From the Director's Desk:
Miami’s Nice, PFI Heating Degree Index Active
Miami's Nice
I know. I know. I already made a Miami Vice reference in the Pellet Wire this month. Still, I loved that 80’s era of cop drama and if I can reference it twice in a month, I’m going to. Further, Miami is nice and our board was delighted in being there last week for our fall board meeting.
We intentionally co-located our board meeting with the Exporting Pellet Conference to provide our board members interested in learning more about the wood pellet market dynamics throughout the world the chance to do so. Our board members who attended got all of that and more. The energy crisis throughout Europe is very real and I’d like to say fascinating if so many people weren’t struggling so much as a result. Energy is enormously expensive across Europe right now as western Europe tries to fill the energy void created by Russian sanctions imposed after their invasion of Ukraine.
We’ve all heard this and have been following along as the situation unfolds. We’ve even understood and anticipated that stateside heating pellet producers would feel the market pull from European buyers this heating season. Still, when you are looking over someone’s shoulder at a cell phone picture of a sign reading €12,99 next to a 15 kg bag of pellets and you run the math in your head ($15.74 per 40 lb. bag, $787/ton), the point really sinks in.

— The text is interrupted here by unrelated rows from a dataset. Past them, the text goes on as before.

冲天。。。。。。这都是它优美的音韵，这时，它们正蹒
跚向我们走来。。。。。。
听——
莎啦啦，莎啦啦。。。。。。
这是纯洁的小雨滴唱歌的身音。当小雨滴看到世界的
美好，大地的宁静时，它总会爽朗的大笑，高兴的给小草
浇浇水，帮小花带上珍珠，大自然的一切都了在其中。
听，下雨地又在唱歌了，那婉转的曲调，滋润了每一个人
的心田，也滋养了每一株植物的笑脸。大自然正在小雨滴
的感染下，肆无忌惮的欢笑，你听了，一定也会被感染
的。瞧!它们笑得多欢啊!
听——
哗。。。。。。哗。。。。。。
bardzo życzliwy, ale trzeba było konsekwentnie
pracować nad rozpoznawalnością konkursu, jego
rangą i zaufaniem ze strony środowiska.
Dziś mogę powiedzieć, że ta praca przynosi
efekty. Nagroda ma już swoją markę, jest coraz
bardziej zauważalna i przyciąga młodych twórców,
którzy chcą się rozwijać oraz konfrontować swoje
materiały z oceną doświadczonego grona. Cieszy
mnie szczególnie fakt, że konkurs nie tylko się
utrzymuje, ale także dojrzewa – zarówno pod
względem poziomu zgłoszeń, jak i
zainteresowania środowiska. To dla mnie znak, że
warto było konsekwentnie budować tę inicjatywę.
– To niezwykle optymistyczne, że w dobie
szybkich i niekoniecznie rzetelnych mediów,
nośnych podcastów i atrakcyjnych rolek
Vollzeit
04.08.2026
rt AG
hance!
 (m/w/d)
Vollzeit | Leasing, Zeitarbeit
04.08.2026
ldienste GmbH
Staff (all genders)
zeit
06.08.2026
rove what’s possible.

At those numbers, you start asking questions like, ‘why?’. The answers to the questions I asked were just as shocking. For instance, I wondered how much producers there are paying for raw materials. The answer I was offered was north of €200/ton for raw biomass. The US Dollar and the Euro are at near parity right now so the math is easy. $200/ton for raw biomass is about five times what producers here paid in June (nationwide average for wood product manufacturing residuals was $40.19). Power prices were being reported as in some instances 10x what they were 2 years ago. Pellet production takes a lot of fiber and a lot of electrons. Both are exceedingly expensive in Europe right now and one of the results is $800-900/ton heating pellets. This is why phones are ringing on a weekly if not daily basis at wood pellet production sites not just here in the U.S., but all across the world.

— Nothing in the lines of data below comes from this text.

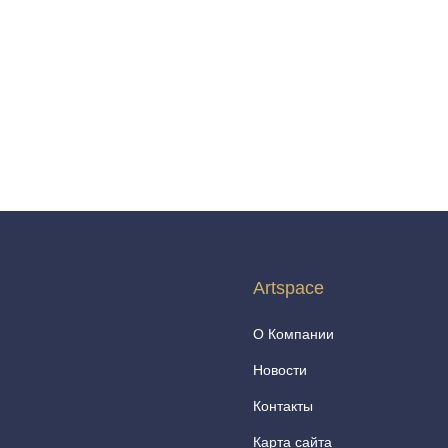
Artspace
О Компании
Новости
Контакты
Карта сайта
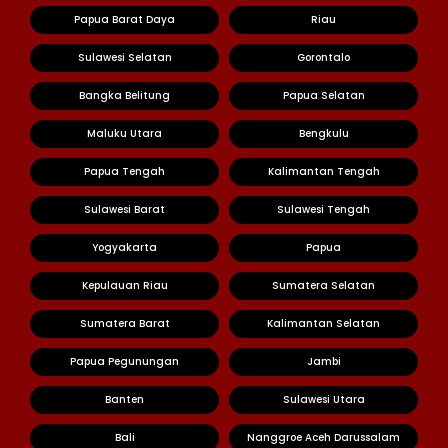
Papua Barat Daya
Riau
Sulawesi Selatan
Gorontalo
Bangka Belitung
Papua Selatan
Maluku Utara
Bengkulu
Papua Tengah
Kalimantan Tengah
Sulawesi Barat
Sulawesi Tengah
Yogyakarta
Papua
Kepulauan Riau
Sumatera Selatan
Sumatera Barat
Kalimantan Selatan
Papua Pegunungan
Jambi
Banten
Sulawesi Utara
Bali
Nanggroe Aceh Darussalam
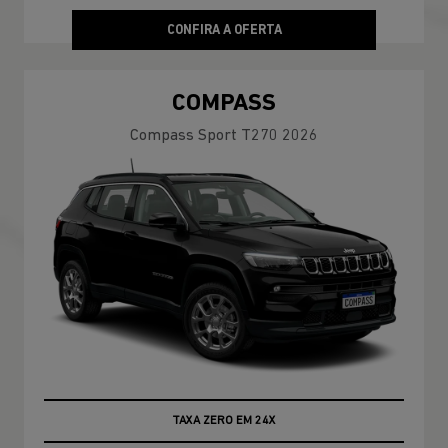
CONFIRA A OFERTA
COMPASS
Compass Sport T270 2026
TAXA ZERO EM 24X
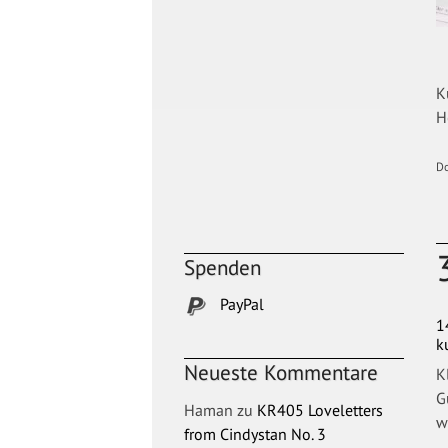
K
H
D
Spenden
PayPal
1
k
Neueste Kommentare
K
G
Haman
zu
KR405 Loveletters
w
from Cindystan No. 3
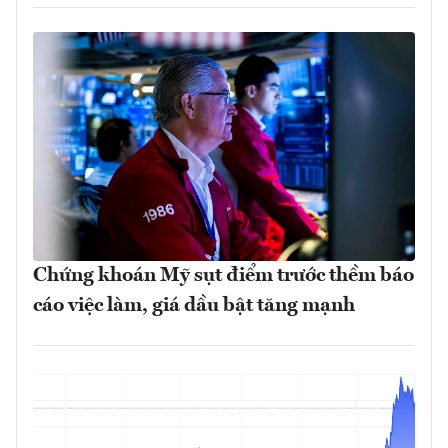
Chứng khoán Mỹ sụt điểm trước thềm báo
cáo việc làm, giá dầu bật tăng mạnh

One last item of note from the conference. I haven’t followed the industrial wood pellet market on a week-to-week basis in four years. When I last tuned in there was great anticipation and optimism for the Japanese market. It sounds like those hopes have largely become reality. Japan is a major buyer of wood pellets, largely from Canadian producers operating out of British Columbia. According to the U.N. Comtrade Database Japan imported 1.05 million tons of Canadian pellets in 2021, up significantly from 592,000 tons in 2020.
Pellet Fuels Index Up and Running
Last year we launched the Pellet Fuels Index to track Heating Degree Days in twelve different locations from across the different pellet burning regions of the country. The data comes from the Climate Prediction Center and is updated by that organization weekly. We aggregate and post these 12 cities as a means of conveying the HDD trends in those areas, not pellet demand specifically in that location. Lewiston boasts just 5,000 inhabitants, but is a good stand in as a representative of the accumulated degree days in the northern Rockies.
Fair warning, there are some bizarre percentages showing up in the report. I dug into the report and was reminded that in many locations the heating degree days have just started accumulating. In fact, Little Rock has accumulated so few Heating Degree Days so far (just 2) that the data isn’t even useful to report. I expect towards the end of the month the Index will offer the more informative “at a glance” type of information we were hoping it would.